▶ **Assignment**: When you repeat the entries below, keep each word exactly as it is and drop the pictures.

Entries taken from a collection:
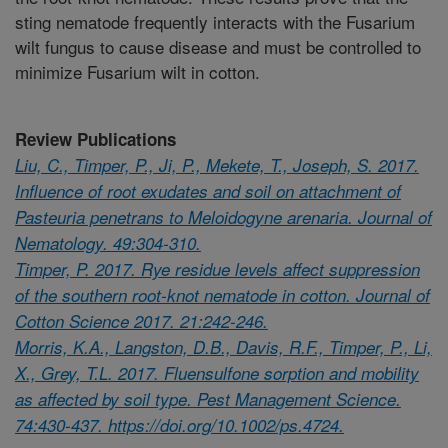
sting nematode frequently interacts with the Fusarium
wilt fungus to cause disease and must be controlled to
minimize Fusarium wilt in cotton.
Review Publications
Liu, C., Timper, P., Ji, P., Mekete, T., Joseph, S. 2017.
Influence of root exudates and soil on attachment of
Pasteuria penetrans to Meloidogyne arenaria. Journal of
Nematology. 49:304-310.
Timper, P. 2017. Rye residue levels affect suppression
of the southern root-knot nematode in cotton. Journal of
Cotton Science 2017. 21:242-246.
Morris, K.A., Langston, D.B., Davis, R.F., Timper, P., Li,
X., Grey, T.L. 2017. Fluensulfone sorption and mobility
as affected by soil type. Pest Management Science.
74:430-437. https://doi.org/10.1002/ps.4724.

▶ **Solution to this exercise**:
sting nematode frequently interacts with the Fusarium
wilt fungus to cause disease and must be controlled to
minimize Fusarium wilt in cotton.
Review Publications
Liu, C., Timper, P., Ji, P., Mekete, T., Joseph, S. 2017.
Influence of root exudates and soil on attachment of
Pasteuria penetrans to Meloidogyne arenaria. Journal of
Nematology. 49:304-310.
Timper, P. 2017. Rye residue levels affect suppression
of the southern root-knot nematode in cotton. Journal of
Cotton Science 2017. 21:242-246.
Morris, K.A., Langston, D.B., Davis, R.F., Timper, P., Li,
X., Grey, T.L. 2017. Fluensulfone sorption and mobility
as affected by soil type. Pest Management Science.
74:430-437. https://doi.org/10.1002/ps.4724.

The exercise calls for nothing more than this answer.